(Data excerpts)
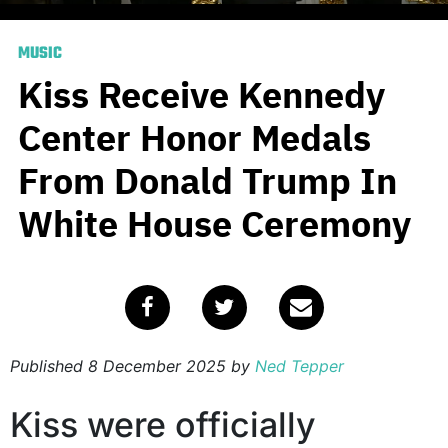
MUSIC
Kiss Receive Kennedy
Center Honor Medals
From Donald Trump In
White House Ceremony
Published
8 December 2025
by
Ned Tepper
Kiss were officially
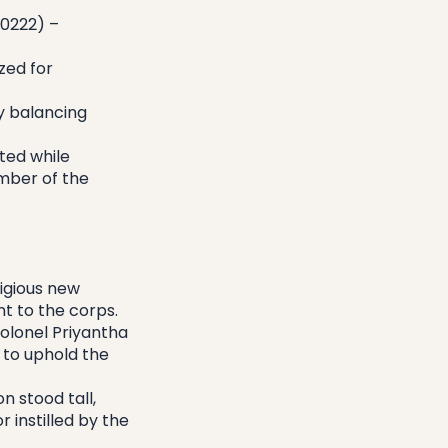
0222) – 
ed for 
 balancing 
ed while 
mber of the 
igious new 
t to the corps.
lonel Priyantha 
to uphold the 
 stood tall, 
instilled by the 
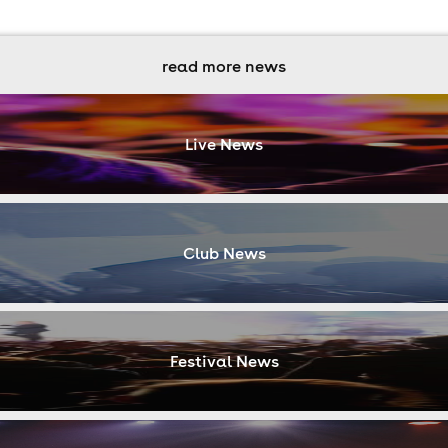
read more news
Live News
Club News
Festival News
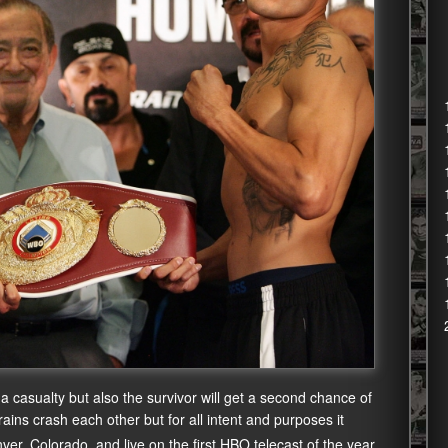
 a casualty but also the survivor will get a second chance of
trains crash each other but for all intent and purposes it
er, Colorado, and live on the first HBO telecast of the year,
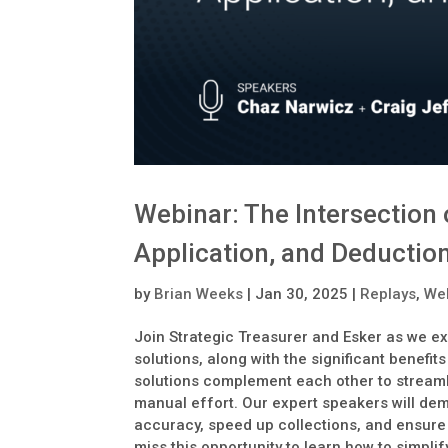
Webinar: The Intersectio
Application, and Deduction
by
Brian Weeks
|
Jan 30, 2025
|
Replays
,
We
Join Strategic Treasurer and Esker as we ex
solutions, along with the significant benefit
solutions complement each other to strea
manual effort. Our expert speakers will d
accuracy, speed up collections, and ensure a
miss this opportunity to learn how to simpl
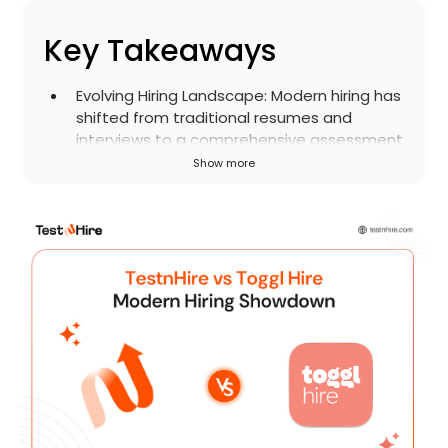
Key Takeaways
Evolving Hiring Landscape
:
Modern hiring has
shifted from traditional resumes and
interviews to a comprehensive assessment
of a candidate's technical skills, soft skills,
Show more
and culture fit. This approach aims to
ensure better alignment and prevent
issues like attrition and low productivity.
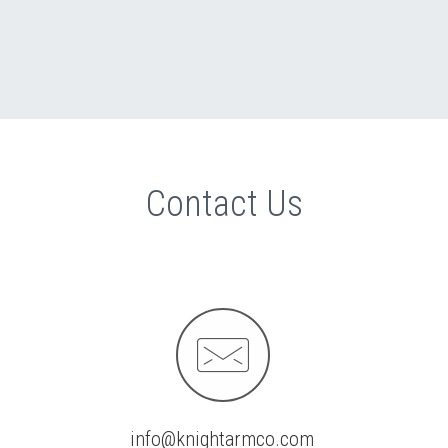
Contact Us


info@knightarmco.com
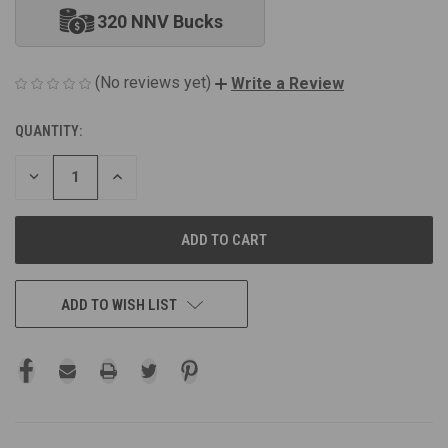
320 NNV Bucks
(No reviews yet)
Write a Review
QUANTITY:
CURRENT
STOCK:
DECREASE
INCREASE
QUANTITY
QUANTITY
OF
OF
UNDEFINED
UNDEFINED
ADD TO WISH LIST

→ ACTIVITY
Write out exactly and only the lines that run from the start of the data above through the line containing "manual effort. Our expert speakers will d", leaving the pictures out.

→ SOLUTION BELOW
MUSIC
Kiss Receive Kennedy
Center Honor Medals
From Donald Trump In
White House Ceremony
Published
8 December 2025
by
Ned Tepper
Kiss were officially
0222) – 
ed for 
 balancing 
ed while 
mber of the 
igious new 
t to the corps.
lonel Priyantha 
to uphold the 
 stood tall, 
instilled by the 
read more news
Live News
Club News
Festival News
 a casualty but also the survivor will get a second chance of
trains crash each other but for all intent and purposes it
er, Colorado, and live on the first HBO telecast of the year,
Webinar: The Intersectio
Application, and Deduction
by
Brian Weeks
|
Jan 30, 2025
|
Replays
,
We
Join Strategic Treasurer and Esker as we ex
solutions, along with the significant benefit
solutions complement each other to strea
manual effort. Our expert speakers will d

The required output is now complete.